MATERIALS PROVIDED |

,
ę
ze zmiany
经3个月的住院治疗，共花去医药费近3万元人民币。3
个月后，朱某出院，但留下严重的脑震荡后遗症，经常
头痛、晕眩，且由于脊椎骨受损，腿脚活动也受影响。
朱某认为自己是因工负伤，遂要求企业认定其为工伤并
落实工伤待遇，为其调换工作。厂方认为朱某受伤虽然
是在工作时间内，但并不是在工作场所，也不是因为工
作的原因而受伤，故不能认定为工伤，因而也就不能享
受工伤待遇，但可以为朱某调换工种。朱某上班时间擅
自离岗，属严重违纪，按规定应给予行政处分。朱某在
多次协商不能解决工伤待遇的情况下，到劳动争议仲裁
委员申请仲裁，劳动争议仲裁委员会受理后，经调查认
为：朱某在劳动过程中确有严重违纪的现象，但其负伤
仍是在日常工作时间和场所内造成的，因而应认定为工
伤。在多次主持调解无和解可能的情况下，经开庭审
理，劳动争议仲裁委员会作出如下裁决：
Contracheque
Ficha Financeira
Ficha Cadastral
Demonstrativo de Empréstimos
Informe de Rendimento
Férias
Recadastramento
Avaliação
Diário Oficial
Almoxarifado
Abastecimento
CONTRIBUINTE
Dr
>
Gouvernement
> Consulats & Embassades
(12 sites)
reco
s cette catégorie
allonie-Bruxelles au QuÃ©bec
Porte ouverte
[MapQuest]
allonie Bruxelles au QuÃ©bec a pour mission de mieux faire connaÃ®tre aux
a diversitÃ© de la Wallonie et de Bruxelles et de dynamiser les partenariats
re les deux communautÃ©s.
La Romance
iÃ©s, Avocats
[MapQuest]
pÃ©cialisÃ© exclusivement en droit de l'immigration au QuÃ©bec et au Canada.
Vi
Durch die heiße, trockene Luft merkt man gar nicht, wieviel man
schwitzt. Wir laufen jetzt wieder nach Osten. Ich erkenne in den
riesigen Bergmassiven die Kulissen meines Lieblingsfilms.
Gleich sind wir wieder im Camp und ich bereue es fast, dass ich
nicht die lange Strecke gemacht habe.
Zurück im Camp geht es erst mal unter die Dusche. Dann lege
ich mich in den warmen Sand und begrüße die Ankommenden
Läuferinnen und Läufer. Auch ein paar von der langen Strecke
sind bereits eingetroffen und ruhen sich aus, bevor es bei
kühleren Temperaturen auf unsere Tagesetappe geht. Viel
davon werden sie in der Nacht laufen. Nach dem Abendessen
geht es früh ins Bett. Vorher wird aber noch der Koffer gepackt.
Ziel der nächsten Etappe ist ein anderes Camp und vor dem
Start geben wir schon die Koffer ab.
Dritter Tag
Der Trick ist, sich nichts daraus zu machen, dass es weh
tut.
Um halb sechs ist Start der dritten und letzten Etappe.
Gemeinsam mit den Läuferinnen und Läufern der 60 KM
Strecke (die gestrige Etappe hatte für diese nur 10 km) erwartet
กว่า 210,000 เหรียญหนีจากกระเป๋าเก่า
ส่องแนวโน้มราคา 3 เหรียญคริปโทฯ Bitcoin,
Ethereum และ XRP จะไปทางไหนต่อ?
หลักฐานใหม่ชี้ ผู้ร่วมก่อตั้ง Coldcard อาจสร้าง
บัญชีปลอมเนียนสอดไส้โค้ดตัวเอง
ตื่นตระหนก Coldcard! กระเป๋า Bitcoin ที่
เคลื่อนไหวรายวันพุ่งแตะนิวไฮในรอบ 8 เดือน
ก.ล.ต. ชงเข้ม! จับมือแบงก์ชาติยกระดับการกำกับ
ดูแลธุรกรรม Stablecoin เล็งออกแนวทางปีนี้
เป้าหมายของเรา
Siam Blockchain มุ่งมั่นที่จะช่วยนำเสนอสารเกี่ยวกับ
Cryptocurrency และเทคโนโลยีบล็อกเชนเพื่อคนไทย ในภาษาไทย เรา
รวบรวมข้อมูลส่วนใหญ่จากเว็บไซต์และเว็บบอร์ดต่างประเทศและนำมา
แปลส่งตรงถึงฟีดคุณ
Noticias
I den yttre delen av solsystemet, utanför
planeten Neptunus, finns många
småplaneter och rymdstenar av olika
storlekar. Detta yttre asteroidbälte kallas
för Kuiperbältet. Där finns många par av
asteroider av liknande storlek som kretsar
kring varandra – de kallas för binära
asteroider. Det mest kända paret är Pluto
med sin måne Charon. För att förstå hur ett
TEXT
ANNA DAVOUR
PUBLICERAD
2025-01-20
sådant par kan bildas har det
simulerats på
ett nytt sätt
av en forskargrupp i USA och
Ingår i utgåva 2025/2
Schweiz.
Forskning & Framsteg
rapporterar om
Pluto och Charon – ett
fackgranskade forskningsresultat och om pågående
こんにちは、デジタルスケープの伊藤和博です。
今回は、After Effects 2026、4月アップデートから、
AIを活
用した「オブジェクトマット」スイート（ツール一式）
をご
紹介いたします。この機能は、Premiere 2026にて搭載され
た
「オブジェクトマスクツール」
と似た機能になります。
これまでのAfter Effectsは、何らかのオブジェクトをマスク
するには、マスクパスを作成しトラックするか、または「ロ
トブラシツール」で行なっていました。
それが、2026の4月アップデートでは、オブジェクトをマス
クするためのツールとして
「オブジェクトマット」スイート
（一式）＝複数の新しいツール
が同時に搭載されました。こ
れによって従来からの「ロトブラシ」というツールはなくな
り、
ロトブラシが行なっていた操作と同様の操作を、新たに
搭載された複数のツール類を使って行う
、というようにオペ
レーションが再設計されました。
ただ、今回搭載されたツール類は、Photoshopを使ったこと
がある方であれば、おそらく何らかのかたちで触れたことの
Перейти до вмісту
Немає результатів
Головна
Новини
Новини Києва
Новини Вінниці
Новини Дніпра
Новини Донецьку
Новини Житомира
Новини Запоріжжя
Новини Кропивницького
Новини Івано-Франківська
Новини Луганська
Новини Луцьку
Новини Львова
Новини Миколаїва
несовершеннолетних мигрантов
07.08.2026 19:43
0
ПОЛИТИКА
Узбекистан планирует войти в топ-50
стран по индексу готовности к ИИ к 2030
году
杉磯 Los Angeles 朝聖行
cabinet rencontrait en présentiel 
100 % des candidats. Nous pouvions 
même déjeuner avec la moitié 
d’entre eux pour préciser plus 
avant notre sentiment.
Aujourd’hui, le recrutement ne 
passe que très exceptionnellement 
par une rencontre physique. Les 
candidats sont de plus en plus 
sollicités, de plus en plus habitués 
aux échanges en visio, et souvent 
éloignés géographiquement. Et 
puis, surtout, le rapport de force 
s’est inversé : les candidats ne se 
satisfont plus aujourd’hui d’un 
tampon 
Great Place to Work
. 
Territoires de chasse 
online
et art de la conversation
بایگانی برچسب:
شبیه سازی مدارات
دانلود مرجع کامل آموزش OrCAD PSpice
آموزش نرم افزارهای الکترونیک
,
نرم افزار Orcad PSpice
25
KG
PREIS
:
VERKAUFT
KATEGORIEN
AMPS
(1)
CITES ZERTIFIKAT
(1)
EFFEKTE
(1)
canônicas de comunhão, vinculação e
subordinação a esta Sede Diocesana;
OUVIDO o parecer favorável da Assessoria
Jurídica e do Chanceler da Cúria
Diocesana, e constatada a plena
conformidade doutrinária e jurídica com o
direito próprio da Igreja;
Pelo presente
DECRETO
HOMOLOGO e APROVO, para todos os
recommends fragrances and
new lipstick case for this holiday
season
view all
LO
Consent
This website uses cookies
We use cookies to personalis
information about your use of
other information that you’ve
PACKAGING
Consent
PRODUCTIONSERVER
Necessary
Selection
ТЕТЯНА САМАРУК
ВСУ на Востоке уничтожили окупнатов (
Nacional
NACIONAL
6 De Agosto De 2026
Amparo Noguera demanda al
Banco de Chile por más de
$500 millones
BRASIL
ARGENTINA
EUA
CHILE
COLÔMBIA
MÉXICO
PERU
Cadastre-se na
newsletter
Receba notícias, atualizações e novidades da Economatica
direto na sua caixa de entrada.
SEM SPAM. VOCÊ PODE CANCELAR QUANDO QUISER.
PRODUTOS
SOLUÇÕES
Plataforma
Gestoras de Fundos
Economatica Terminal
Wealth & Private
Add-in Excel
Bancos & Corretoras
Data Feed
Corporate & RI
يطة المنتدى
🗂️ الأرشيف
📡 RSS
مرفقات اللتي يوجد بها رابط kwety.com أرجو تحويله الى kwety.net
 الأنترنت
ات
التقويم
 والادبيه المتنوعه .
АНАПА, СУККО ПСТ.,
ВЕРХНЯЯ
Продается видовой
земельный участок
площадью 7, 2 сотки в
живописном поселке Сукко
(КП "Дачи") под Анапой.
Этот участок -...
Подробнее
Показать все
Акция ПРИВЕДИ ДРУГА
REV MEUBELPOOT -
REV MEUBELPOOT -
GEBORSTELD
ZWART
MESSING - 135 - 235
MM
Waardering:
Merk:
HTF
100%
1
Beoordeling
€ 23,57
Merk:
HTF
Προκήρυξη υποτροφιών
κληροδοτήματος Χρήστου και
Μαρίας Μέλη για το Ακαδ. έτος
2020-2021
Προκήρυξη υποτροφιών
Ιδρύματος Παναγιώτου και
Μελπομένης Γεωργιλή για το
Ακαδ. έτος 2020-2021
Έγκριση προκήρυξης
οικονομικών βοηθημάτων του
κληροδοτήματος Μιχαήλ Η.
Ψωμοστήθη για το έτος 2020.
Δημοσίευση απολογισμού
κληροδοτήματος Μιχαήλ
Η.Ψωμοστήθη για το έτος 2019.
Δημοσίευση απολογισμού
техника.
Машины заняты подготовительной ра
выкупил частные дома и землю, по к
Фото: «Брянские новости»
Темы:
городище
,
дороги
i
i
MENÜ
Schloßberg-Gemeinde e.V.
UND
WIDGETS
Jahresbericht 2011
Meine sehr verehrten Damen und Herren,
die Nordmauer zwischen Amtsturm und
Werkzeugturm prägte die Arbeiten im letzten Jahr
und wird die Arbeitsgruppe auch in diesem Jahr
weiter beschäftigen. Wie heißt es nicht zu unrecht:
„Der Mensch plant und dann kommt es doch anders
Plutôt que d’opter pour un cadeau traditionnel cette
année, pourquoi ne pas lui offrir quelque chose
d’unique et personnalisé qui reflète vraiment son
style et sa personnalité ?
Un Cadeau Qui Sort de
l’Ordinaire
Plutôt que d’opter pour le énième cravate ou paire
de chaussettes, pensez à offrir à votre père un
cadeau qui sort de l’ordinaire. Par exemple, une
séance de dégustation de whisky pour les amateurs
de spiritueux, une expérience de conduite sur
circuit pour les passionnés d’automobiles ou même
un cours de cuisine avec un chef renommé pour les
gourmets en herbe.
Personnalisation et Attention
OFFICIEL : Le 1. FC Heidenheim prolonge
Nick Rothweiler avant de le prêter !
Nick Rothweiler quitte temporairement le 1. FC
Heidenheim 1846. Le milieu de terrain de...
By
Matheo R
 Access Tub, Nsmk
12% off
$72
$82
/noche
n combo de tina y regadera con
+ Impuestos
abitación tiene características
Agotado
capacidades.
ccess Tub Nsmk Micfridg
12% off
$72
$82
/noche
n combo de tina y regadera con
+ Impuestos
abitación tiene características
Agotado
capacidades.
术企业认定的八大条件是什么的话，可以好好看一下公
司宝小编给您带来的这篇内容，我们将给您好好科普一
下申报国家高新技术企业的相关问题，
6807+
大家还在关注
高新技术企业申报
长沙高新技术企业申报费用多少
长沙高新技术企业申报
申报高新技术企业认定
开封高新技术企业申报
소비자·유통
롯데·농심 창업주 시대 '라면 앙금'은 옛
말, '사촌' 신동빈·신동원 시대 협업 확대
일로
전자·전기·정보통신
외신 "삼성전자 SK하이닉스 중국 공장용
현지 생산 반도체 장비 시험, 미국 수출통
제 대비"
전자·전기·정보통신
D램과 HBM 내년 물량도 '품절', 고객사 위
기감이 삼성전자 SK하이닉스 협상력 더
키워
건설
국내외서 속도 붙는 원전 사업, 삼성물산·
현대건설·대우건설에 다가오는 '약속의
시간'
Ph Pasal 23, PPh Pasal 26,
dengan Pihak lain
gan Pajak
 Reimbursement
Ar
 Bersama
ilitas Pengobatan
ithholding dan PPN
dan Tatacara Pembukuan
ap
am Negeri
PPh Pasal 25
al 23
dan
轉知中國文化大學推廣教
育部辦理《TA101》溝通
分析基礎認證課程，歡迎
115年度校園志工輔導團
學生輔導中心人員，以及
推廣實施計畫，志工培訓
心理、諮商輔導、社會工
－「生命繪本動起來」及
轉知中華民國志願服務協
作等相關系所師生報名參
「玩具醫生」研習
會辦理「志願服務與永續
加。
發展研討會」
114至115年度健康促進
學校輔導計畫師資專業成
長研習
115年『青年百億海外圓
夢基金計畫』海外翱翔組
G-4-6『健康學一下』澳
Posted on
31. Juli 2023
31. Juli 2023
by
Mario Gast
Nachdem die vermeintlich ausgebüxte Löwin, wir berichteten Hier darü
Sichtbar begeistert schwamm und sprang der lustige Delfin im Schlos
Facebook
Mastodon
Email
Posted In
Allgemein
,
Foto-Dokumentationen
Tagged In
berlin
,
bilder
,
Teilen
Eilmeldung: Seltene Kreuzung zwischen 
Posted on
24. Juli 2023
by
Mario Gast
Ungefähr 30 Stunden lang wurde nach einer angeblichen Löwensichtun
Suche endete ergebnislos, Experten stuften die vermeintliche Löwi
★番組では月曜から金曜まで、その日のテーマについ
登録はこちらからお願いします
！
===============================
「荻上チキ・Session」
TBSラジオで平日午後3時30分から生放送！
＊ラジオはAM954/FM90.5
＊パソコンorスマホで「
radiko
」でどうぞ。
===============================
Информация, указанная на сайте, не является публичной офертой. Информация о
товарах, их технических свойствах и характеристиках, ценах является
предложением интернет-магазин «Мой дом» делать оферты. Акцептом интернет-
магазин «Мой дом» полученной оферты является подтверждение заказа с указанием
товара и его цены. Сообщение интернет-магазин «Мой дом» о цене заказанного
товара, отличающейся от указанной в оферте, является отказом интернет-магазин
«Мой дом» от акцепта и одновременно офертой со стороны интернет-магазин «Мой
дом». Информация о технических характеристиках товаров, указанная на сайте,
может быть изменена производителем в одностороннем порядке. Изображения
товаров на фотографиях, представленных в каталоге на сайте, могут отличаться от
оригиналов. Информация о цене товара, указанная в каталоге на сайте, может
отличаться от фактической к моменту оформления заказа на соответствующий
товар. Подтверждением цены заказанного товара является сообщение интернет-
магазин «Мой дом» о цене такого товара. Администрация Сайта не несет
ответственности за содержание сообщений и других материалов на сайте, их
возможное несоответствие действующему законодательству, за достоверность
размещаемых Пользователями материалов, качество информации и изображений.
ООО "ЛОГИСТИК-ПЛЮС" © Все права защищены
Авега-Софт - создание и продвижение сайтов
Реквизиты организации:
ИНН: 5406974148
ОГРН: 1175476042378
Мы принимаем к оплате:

PROBLEM TO SOLVE | Could you return exactly the lines above from the line with "轉知中國文化大學推廣教" to the line with "может быть изменена", both included, and nothing else?

RESPONSE TO THIS EXERCISE |
轉知中國文化大學推廣教
育部辦理《TA101》溝通
分析基礎認證課程，歡迎
115年度校園志工輔導團
學生輔導中心人員，以及
推廣實施計畫，志工培訓
心理、諮商輔導、社會工
－「生命繪本動起來」及
轉知中華民國志願服務協
作等相關系所師生報名參
「玩具醫生」研習
會辦理「志願服務與永續
加。
發展研討會」
114至115年度健康促進
學校輔導計畫師資專業成
長研習
115年『青年百億海外圓
夢基金計畫』海外翱翔組
G-4-6『健康學一下』澳
Posted on
31. Juli 2023
31. Juli 2023
by
Mario Gast
Nachdem die vermeintlich ausgebüxte Löwin, wir berichteten Hier darü
Sichtbar begeistert schwamm und sprang der lustige Delfin im Schlos
Facebook
Mastodon
Email
Posted In
Allgemein
,
Foto-Dokumentationen
Tagged In
berlin
,
bilder
,
Teilen
Eilmeldung: Seltene Kreuzung zwischen 
Posted on
24. Juli 2023
by
Mario Gast
Ungefähr 30 Stunden lang wurde nach einer angeblichen Löwensichtun
Suche endete ergebnislos, Experten stuften die vermeintliche Löwi
★番組では月曜から金曜まで、その日のテーマについ
登録はこちらからお願いします
！
===============================
「荻上チキ・Session」
TBSラジオで平日午後3時30分から生放送！
＊ラジオはAM954/FM90.5
＊パソコンorスマホで「
radiko
」でどうぞ。
===============================
Информация, указанная на сайте, не является публичной офертой. Информация о
товарах, их технических свойствах и характеристиках, ценах является
предложением интернет-магазин «Мой дом» делать оферты. Акцептом интернет-
магазин «Мой дом» полученной оферты является подтверждение заказа с указанием
товара и его цены. Сообщение интернет-магазин «Мой дом» о цене заказанного
товара, отличающейся от указанной в оферте, является отказом интернет-магазин
«Мой дом» от акцепта и одновременно офертой со стороны интернет-магазин «Мой
дом». Информация о технических характеристиках товаров, указанная на сайте,
может быть изменена производителем в одностороннем порядке. Изображения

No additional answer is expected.